╭─ RECORDS FOR THE TASK

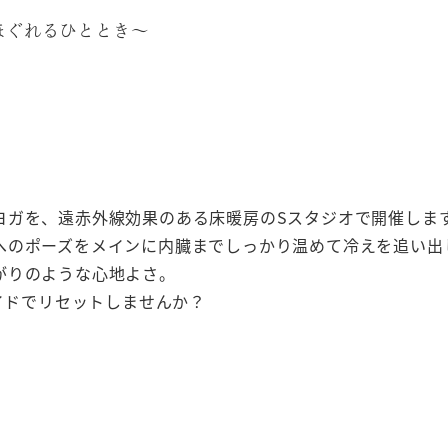
ほぐれるひととき〜
ヨガを、遠赤外線効果のある床暖房のSスタジオで開催しま
へのポーズをメインに内臓までしっかり温めて冷えを追い出
がりのような心地よさ。
ガイドでリセットしませんか？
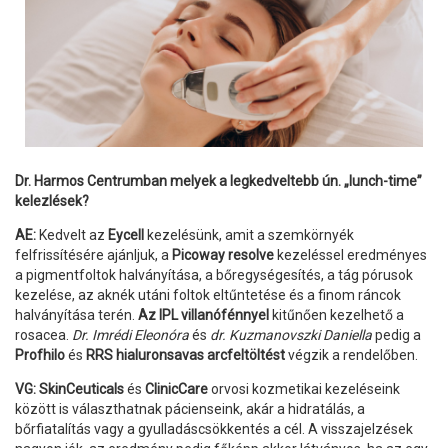
Dr. Harmos Centrumban melyek a legkedveltebb ún. „lunch-time”
kelezlések?
AE:
Kedvelt az
Eycell
kezelésünk, amit a szemkörnyék
felfrissítésére ajánljuk, a
Picoway resolve
kezeléssel eredményes
a pigmentfoltok halványítása, a bőregységesítés, a tág pórusok
kezelése, az aknék utáni foltok eltűntetése és a finom ráncok
halványítása terén.
Az IPL villanófénnyel
kitűnően kezelhető a
rosacea.
Dr. Imrédi Eleonóra
és
dr. Kuzmanovszki Daniella
pedig a
Profhilo
és
RRS
hialuronsavas arcfeltöltést
végzik a rendelőben.
VG:
SkinCeuticals
és
ClinicCare
orvosi kozmetikai kezeléseink
között is választhatnak pácienseink, akár a hidratálás, a
bőrfiatalítás vagy a gyulladáscsökkentés a cél. A visszajelzések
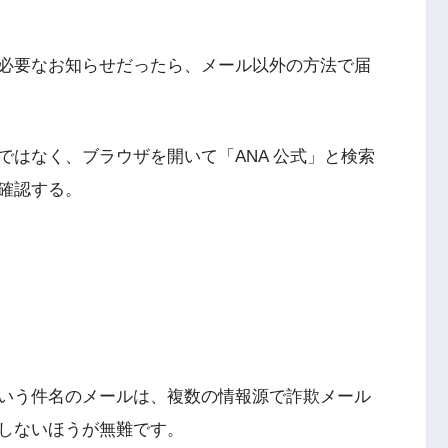
必要なお知らせだったら、メール以外の方法で届
ではなく、ブラウザを開いて「ANA 公式」と検索
確認する。
いう件名のメールは、複数の情報源で詐欺メール
しないほうが無難です。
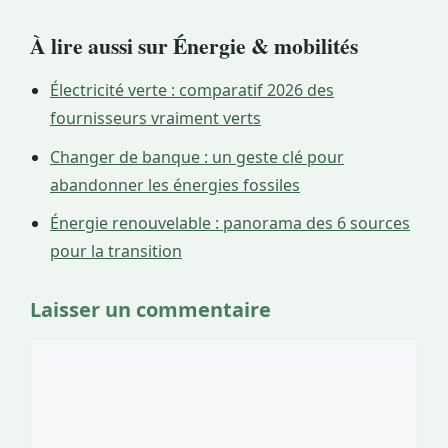
À lire aussi sur Énergie & mobilités
Électricité verte : comparatif 2026 des
fournisseurs vraiment verts
Changer de banque : un geste clé pour
abandonner les énergies fossiles
Énergie renouvelable : panorama des 6 sources
pour la transition
Laisser un commentaire
Commentaire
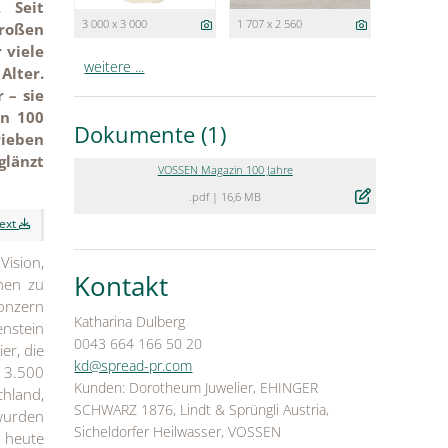
 Seit
3 000 x 3 000
1 707 x 2 560
großen
 viele
weitere ...
Alter.
 – sie
en 100
Dokumente (1)
rieben
glänzt
VOSSEN Magazin 100 Jahre
.pdf
|
16,6 MB
text
Vision,
Kontakt
hen zu
konzern
Katharina Dulberg
enstein
0043 664 166 50 20
er, die
kd@spread-pr.com
 3.500
Kunden: Dorotheum Juwelier, EHINGER
chland,
SCHWARZ 1876, Lindt & Sprüngli Austria,
 wurden
Sicheldorfer Heilwasser, VOSSEN
h heute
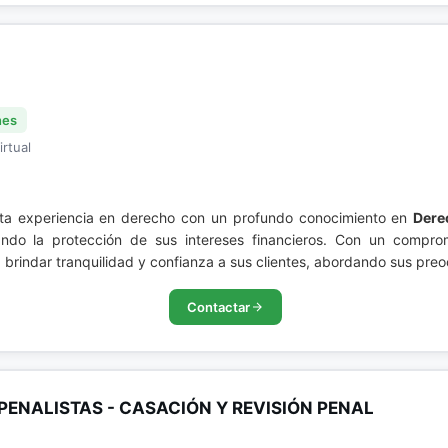
nes
irtual
sta experiencia en derecho con un profundo conocimiento en
Dere
ando la protección de sus intereses financieros. Con un comprom
 brindar tranquilidad y confianza a sus clientes, abordando sus pre
Contactar
PENALISTAS - CASACIÓN Y REVISIÓN PENAL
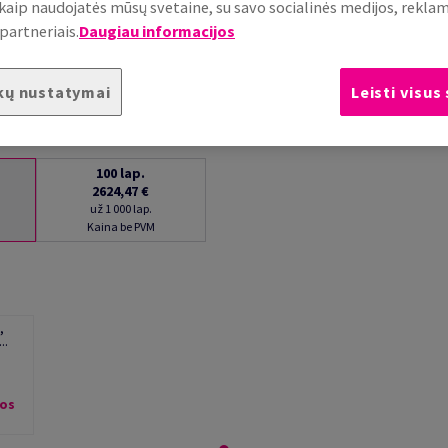
, kaip naudojatės mūsų svetaine, su savo socialinės medijos, rekla
partneriais.
Daugiau informacijos
kų nustatymai
Leisti visus
100
lap.
2624,47 €
už 1 000 lap.
Kaina be PVM
,
..
jos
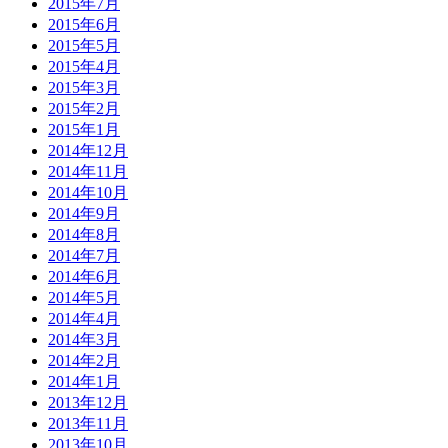
2015年7月
2015年6月
2015年5月
2015年4月
2015年3月
2015年2月
2015年1月
2014年12月
2014年11月
2014年10月
2014年9月
2014年8月
2014年7月
2014年6月
2014年5月
2014年4月
2014年3月
2014年2月
2014年1月
2013年12月
2013年11月
2013年10月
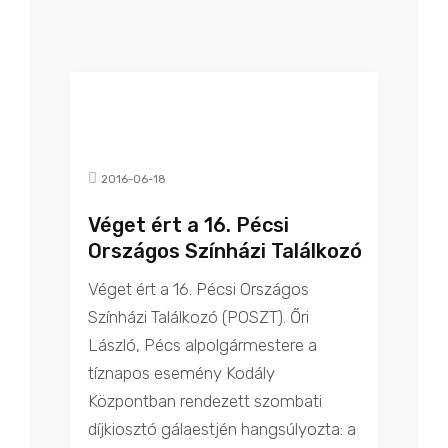
2016-06-18
Véget ért a 16. Pécsi
Országos Színházi Találkozó
Véget ért a 16. Pécsi Országos
Színházi Találkozó (POSZT). Őri
László, Pécs alpolgármestere a
tíznapos esemény Kodály
Központban rendezett szombati
díjkiosztó gálaestjén hangsúlyozta: a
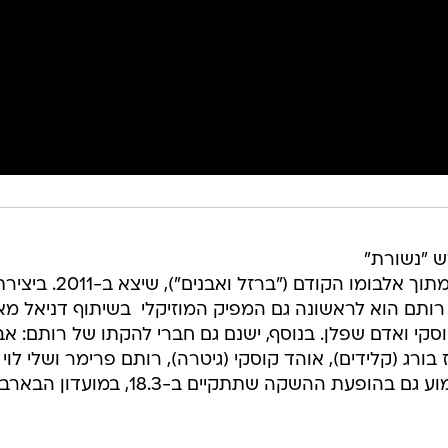
ש "נשורת"
מבצע נעם רותם את "קראת לי קין" מתוך אלבומו הקודם ("ברזל ואבנים"), שיצא 
ותם הוא לראשונה גם המפיק המוזיקלי  בשיתוף דניאל מאי
סקי ואדם שפלן. בנוסף, ישנם גם חברי להקתו של רותם: אב
ז בורג (קלידים), אוהד קוסקי (גיטרה), רותם פרימר ושלי לוי
(קולות). את השירים כולם תוכלו לשמוע גם בהופעת ההשקה שתתקיים ב-18.3, במועדון הבא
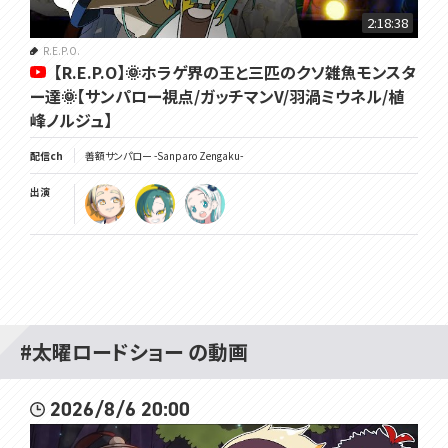
2:18:38
R.E.P.O.
【R.E.P.O】🌞ホラゲ界の王と三匹のクソ雑魚モンスタ
ー達🌞【サンパロー視点/ガッチマンV/羽渦ミウネル/植
峰ノルジュ】
配信ch
善額サンパロー -Sanparo Zengaku-
出演
#太曜ロードショー の動画
2026/8/6 20:00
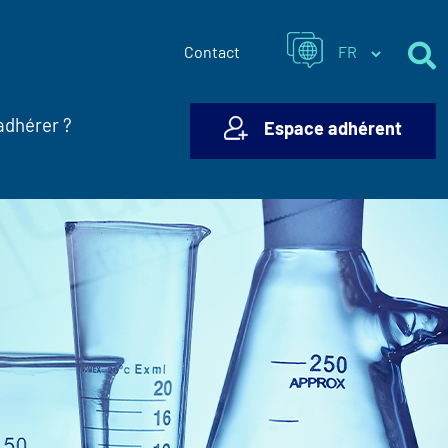
Contact
adhérer ?
Espace adhérent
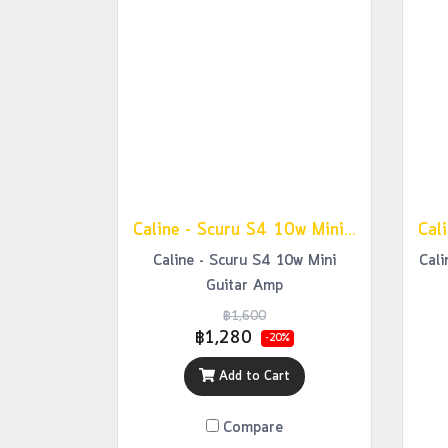
Caline - Scuru S4 10w Mini Guitar Amp
Caline - Scuru S4 10w Mini
Cali
Guitar Amp
฿1,600
฿1,280
-20%
Add to Cart
Compare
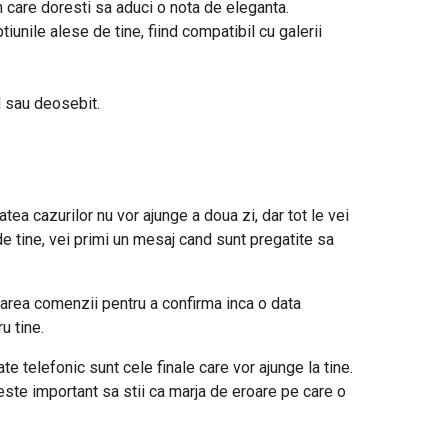
n care doresti sa aduci o nota de eleganta.
iunile alese de tine, fiind compatibil cu galerii
l sau deosebit.
tea cazurilor nu vor ajunge a doua zi, dar tot le vei
de tine, vei primi un mesaj cand sunt pregatite sa
area comenzii pentru a confirma inca o data
u tine.
e telefonic sunt cele finale care vor ajunge la tine.
este important sa stii ca marja de eroare pe care o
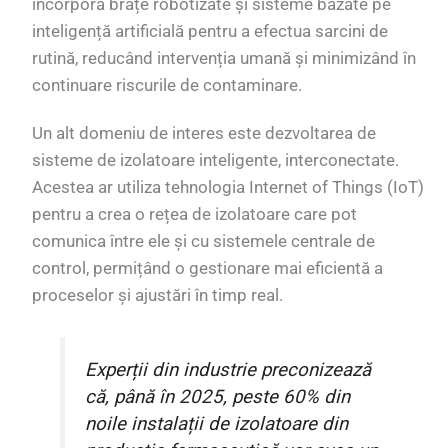
încorpora brațe robotizate și sisteme bazate pe
inteligență artificială pentru a efectua sarcini de
rutină, reducând intervenția umană și minimizând în
continuare riscurile de contaminare.
Un alt domeniu de interes este dezvoltarea de
sisteme de izolatoare inteligente, interconectate.
Acestea ar utiliza tehnologia Internet of Things (IoT)
pentru a crea o rețea de izolatoare care pot
comunica între ele și cu sistemele centrale de
control, permițând o gestionare mai eficientă a
proceselor și ajustări în timp real.
Experții din industrie preconizează
că, până în 2025, peste 60% din
PL
noile instalații de izolatoare din
TR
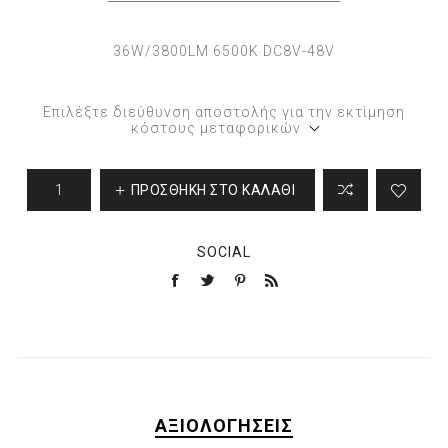
36W/3800LM 6500K DC8V-48V
Επιλέξτε διεύθυνση αποστολής για την εκτίμηση
κόστους μεταφορικών
ΠΡΟΣΘΉΚΗ ΣΤΟ ΚΑΛΆΘΙ
SOCIAL
ΑΞΙΟΛΟΓΉΣΕΙΣ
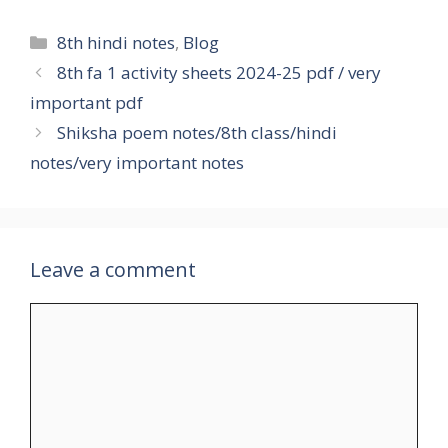
8th hindi notes
,
Blog
8th fa 1 activity sheets 2024-25 pdf / very
important pdf
Shiksha poem notes/8th class/hindi
notes/very important notes
Leave a comment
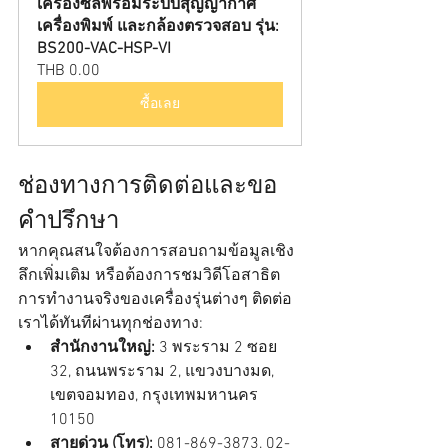
เครื่องซีลพร้อมระบบสุญญากาศ 
เครื่องพิมพ์ และกล้องตรวจสอบ รุ่น: 
BS200-VAC-HSP-VI
THB 0.00
ซื้อเลย
ช่องทางการติดต่อและขอ
คำปรึกษา
หากคุณสนใจต้องการสอบถามข้อมูลเชิง
ลึกเพิ่มเติม หรือต้องการชมวิดีโอสาธิต
การทำงานจริงของเครื่องรุ่นต่างๆ ติดต่อ
เราได้ทันทีผ่านทุกช่องทาง:
สำนักงานใหญ่:
 3 พระราม 2 ซอย 
32, ถนนพระราม 2, แขวงบางมด, 
เขตจอมทอง, กรุงเทพมหานคร 
10150
สายด่วน (โทร):
 081-869-3873, 02-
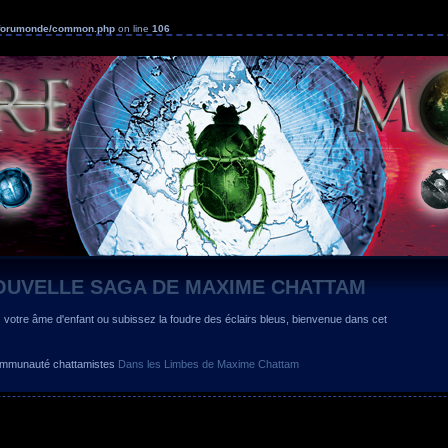
s/forumonde/common.php
on line
106
OUVELLE SAGA DE MAXIME CHATTAM
z votre âme d'enfant ou subissez la foudre des éclairs bleus, bienvenue dans cet
 communauté chattamistes
Dans les Limbes de Maxime Chattam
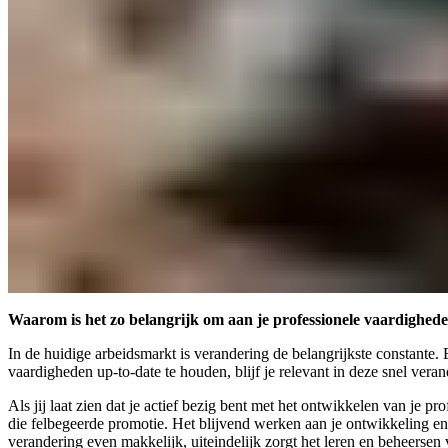
Waarom is het zo belangrijk om aan je professionele vaardighed
In de huidige arbeidsmarkt is verandering de belangrijkste constante
vaardigheden up-to-date te houden, blijf je relevant in deze snel ve
Als jij laat zien dat je actief bezig bent met het ontwikkelen van je 
die felbegeerde promotie. Het blijvend werken aan je ontwikkeling en 
verandering even makkelijk, uiteindelijk zorgt het leren en beheerse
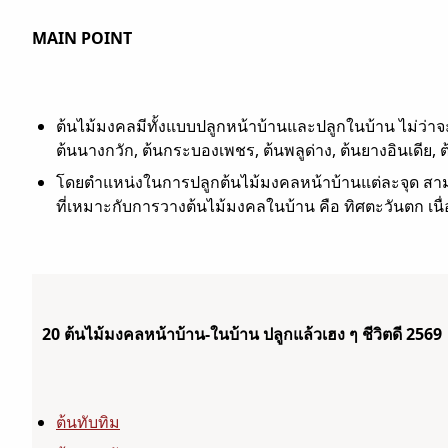
MAIN POINT
ต้นไม้มงคลมีทั้งแบบปลูกหน้าบ้านและปลูกในบ้าน ไม่ว่าจะ
ต้นนางกวัก, ต้นกระบองเพชร, ต้นพลูด่าง, ต้นยางอินเดีย, 
โดยตำแหน่งในการปลูกต้นไม้
มงคล
หน้าบ้านแต่ละจุด สาม
ที่เหมาะกับการวางต้นไม้มงคลในบ้าน คือ ทิศตะวันตก เ
20 ต้นไม้มงคลหน้าบ้าน-ในบ้าน ปลูกแล้วเฮง ๆ ชีวิตดี 2569
ต้นทับทิม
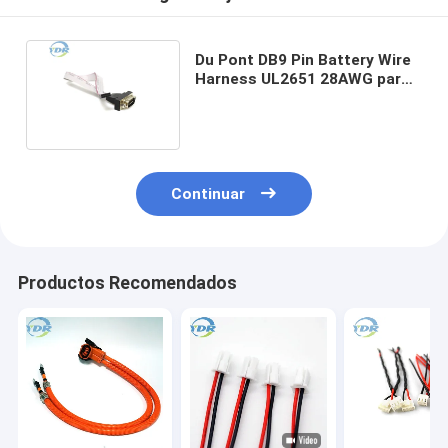
Du Pont DB9 Pin Battery Wire
Harness UL2651 28AWG para
el ordenador de la TV
Continuar
Productos Recomendados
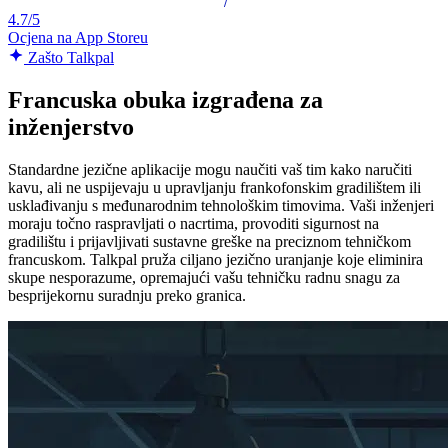
4.7/5
Ocjena na App Storeu
Zašto Talkpal
Francuska obuka izgrađena za
inženjerstvo
Standardne jezične aplikacije mogu naučiti vaš tim kako naručiti
kavu, ali ne uspijevaju u upravljanju frankofonskim gradilištem ili
usklađivanju s međunarodnim tehnološkim timovima. Vaši inženjeri
moraju točno raspravljati o nacrtima, provoditi sigurnost na
gradilištu i prijavljivati sustavne greške na preciznom tehničkom
francuskom. Talkpal pruža ciljano jezično uranjanje koje eliminira
skupe nesporazume, opremajući vašu tehničku radnu snagu za
besprijekornu suradnju preko granica.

╰─

▶ **EXERCISE DIRECTIONS**
From the records above, copy each line where the word "halványítása" can be found.

▶ **REPLY**
a pigmentfoltok halványítása, a bőregységesítés, a tág pórusok
halványítása terén.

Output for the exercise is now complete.